Partisan disagreement on how, if at all, the wall will be funded has led to the longest government shutdown in U.S. history. For border citizens like construction science junior Dani Diaz, the wall symbolizes division not only between Mexico and the U.S., but throughout the nation.
“Many people are being looked at differently, regardless of how many years they’ve been in this country, for the single fact that they crossed the border,” Diaz said. “This wall forces you to pick a side. You are either with it or against it, and if you are against it you are categorized as an enemy.”
President Trump visited McAllen earlier this month to display what he has referred to as the crisis on the border, surrounding himself with border agents, displaying drugs, firearms and cash that had been confiscated by border officials.
“[President Trump] is appealing to his base … people who have these erroneous ideas about illegal immigration and criminality when there is no evidence for that,” associate professor of history Felipe Hinojosa said. “There is zero evidence that [the wall] would curtail illegal immigration, zero evidence that it would curtail drug use or drug trafficking.”
Living in the Rio Grande Valley holds a sense of pride to its civilians because of its strong cultural ties to its Mexican sister-city, Matamoros, just over the bridge. To psychology junior Sophia Ramirez, this cultural pride is a way of life.

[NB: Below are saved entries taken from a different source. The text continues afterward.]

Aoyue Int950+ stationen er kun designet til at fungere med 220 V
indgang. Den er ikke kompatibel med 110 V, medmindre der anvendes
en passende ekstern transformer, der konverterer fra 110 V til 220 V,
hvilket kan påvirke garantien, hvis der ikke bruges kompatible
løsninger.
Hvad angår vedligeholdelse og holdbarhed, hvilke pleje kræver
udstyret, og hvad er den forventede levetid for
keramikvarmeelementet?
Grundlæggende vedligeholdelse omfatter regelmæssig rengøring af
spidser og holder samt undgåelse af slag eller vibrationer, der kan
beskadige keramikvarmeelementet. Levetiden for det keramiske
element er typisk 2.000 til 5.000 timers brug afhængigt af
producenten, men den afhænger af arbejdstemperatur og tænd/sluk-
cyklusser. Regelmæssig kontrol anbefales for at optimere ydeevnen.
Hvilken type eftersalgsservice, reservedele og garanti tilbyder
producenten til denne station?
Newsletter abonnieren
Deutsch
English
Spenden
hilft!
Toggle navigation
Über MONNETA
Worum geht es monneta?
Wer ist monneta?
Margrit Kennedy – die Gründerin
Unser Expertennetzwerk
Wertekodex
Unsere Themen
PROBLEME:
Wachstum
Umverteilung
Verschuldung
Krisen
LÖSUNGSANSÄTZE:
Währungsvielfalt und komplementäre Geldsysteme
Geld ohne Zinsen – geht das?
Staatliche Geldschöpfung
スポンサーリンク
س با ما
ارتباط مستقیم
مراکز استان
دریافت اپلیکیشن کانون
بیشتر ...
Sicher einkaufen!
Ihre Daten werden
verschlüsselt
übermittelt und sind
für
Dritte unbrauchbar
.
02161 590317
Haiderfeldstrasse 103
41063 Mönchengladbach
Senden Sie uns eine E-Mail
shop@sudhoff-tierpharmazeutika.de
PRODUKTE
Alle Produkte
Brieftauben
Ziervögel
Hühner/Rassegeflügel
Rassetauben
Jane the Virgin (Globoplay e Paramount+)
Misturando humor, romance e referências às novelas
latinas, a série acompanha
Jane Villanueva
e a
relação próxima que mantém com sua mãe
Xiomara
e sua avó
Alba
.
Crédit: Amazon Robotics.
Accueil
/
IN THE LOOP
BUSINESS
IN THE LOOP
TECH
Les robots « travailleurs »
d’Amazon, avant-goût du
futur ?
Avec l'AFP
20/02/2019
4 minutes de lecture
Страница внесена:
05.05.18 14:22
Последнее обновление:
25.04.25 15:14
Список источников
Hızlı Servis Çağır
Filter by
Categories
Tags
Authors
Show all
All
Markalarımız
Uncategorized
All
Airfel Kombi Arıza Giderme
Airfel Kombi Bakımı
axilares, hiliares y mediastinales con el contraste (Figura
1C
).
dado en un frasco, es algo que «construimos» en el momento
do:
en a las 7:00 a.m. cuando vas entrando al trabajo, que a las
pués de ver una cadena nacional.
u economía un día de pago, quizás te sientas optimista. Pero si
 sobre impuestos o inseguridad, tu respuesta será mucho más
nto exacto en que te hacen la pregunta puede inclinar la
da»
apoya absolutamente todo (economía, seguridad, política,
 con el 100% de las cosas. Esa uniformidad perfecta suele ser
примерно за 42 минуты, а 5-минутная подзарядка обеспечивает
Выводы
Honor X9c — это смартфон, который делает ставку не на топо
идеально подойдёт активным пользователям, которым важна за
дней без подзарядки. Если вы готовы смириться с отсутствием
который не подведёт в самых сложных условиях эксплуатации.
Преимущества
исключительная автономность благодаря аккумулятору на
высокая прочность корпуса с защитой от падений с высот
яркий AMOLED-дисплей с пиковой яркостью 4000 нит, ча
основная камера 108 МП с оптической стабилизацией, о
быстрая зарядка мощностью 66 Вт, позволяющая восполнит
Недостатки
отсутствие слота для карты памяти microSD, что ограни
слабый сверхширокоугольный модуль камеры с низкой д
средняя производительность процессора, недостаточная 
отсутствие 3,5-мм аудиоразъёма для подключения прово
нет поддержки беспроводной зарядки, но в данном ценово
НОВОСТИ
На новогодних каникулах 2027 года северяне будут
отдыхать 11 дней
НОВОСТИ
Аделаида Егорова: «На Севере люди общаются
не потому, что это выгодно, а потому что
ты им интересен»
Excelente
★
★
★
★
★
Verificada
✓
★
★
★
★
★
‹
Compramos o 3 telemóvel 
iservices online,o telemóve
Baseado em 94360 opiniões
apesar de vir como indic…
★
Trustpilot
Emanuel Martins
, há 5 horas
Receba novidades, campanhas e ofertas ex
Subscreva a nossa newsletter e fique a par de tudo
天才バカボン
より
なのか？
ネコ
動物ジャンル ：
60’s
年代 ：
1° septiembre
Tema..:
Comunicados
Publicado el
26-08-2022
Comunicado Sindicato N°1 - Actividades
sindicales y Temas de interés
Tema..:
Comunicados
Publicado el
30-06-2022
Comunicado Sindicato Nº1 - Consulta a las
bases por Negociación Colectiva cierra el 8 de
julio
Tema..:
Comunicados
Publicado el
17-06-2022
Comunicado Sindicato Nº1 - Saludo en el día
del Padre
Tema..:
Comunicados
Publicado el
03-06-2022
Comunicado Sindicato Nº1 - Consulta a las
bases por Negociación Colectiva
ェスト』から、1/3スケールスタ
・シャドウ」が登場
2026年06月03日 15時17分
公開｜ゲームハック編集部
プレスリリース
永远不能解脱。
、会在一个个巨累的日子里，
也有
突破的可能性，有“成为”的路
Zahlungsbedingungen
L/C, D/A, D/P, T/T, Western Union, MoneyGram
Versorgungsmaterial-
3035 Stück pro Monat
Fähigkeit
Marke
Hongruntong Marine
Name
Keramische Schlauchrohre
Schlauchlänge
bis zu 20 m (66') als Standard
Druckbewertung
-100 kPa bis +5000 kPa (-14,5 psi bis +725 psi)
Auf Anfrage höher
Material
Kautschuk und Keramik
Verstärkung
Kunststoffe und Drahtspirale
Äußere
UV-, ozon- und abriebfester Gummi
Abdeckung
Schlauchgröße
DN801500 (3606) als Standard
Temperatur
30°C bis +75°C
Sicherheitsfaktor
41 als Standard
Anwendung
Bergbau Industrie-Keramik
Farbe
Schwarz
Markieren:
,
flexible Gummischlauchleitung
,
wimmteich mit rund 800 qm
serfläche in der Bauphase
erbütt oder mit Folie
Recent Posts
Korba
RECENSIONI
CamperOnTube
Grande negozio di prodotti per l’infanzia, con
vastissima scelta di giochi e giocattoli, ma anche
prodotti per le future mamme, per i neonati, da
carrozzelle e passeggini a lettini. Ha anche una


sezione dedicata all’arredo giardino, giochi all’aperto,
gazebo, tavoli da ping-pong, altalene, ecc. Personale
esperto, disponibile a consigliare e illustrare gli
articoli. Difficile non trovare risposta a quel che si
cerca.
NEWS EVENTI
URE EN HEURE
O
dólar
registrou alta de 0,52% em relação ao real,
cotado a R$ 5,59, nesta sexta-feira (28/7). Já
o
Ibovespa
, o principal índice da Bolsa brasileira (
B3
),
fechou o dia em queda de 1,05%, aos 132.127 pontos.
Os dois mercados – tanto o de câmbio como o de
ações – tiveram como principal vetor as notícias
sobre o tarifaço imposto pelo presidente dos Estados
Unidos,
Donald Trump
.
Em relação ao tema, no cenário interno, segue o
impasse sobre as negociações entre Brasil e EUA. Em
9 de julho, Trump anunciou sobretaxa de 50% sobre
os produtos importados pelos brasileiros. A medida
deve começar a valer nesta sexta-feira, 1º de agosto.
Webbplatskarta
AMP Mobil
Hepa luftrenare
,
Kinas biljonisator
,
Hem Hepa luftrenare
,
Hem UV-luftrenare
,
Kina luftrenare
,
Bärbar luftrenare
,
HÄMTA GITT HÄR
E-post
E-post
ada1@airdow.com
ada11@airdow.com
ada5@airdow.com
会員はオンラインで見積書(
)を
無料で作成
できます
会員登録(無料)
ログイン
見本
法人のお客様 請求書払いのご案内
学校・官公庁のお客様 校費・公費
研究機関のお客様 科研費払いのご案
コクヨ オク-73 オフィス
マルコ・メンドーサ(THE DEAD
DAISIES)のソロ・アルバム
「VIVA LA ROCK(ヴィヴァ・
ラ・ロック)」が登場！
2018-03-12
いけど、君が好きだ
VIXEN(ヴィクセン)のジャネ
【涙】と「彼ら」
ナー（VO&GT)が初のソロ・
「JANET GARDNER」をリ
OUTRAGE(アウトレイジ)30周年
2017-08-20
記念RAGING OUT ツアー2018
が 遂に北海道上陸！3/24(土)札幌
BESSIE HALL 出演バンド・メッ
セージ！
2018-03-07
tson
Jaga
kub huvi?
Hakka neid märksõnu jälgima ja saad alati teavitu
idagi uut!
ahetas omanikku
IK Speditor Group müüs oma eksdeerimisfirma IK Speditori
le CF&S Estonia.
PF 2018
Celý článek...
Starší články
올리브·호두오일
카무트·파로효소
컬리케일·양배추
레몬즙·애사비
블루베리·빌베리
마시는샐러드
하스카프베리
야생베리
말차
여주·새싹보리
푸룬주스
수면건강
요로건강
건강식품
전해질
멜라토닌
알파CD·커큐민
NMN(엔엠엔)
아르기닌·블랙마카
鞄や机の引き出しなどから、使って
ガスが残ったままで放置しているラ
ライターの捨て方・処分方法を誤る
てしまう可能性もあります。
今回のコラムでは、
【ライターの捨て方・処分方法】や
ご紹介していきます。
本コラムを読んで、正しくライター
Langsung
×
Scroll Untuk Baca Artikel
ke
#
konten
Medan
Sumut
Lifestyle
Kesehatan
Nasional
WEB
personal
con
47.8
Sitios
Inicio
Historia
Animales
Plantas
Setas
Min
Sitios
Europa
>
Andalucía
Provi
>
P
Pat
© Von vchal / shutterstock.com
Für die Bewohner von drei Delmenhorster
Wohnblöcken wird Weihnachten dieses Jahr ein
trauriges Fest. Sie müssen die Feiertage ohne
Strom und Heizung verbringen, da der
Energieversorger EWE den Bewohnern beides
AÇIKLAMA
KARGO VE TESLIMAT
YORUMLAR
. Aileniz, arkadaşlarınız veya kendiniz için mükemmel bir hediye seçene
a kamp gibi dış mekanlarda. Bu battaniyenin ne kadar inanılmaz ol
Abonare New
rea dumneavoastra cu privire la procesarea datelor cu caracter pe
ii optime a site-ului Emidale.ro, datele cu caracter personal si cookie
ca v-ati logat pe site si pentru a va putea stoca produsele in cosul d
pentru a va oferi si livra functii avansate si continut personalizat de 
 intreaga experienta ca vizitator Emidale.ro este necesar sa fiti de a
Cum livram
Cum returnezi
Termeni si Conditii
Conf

“Growing up in Brownsville is something I’m proud to say and something special to me,” Ramirez said. “Compared to other cities in the Rio Grande Valley, Brownsville is literally minutes away from the border.”
Ramirez said she believes that if the wall was built, it could have economic and environmental consequences in her hometown.
“The wall will cut right through a wildlife refuge, a state park and the national butterfly center,” Ramirez said. “People aren’t paying attention to the environmental damages this wall poses.”
While the wall is being proposed on the basis of national security, Hinojosa believes this wall stands for everything but.
“If [Trump] was worried about national security through our land borders, then we would be talking about building a wall between Canada and the U.S., some of the most unprotected area of border in our country, more so than the southern border,” Hinojosa said. “It is a waste of taxpayer money. It is a complete and utter disregard of the voice of the American people.”
Wall or not, the mere discussion brings about worries to many. The government shutdown continues, and the people who live on the wall’s land remain unconvinced.
Hinojosa said he doesn’t see a scenario in which he could ever support a wall along the southern border.
“I don’t believe that a nation that projects and positions itself as a leader in the world in terms of democratic values and in terms of justice needs a wall,” Hinojosa said. “Instead of walls, we should be building bridges.”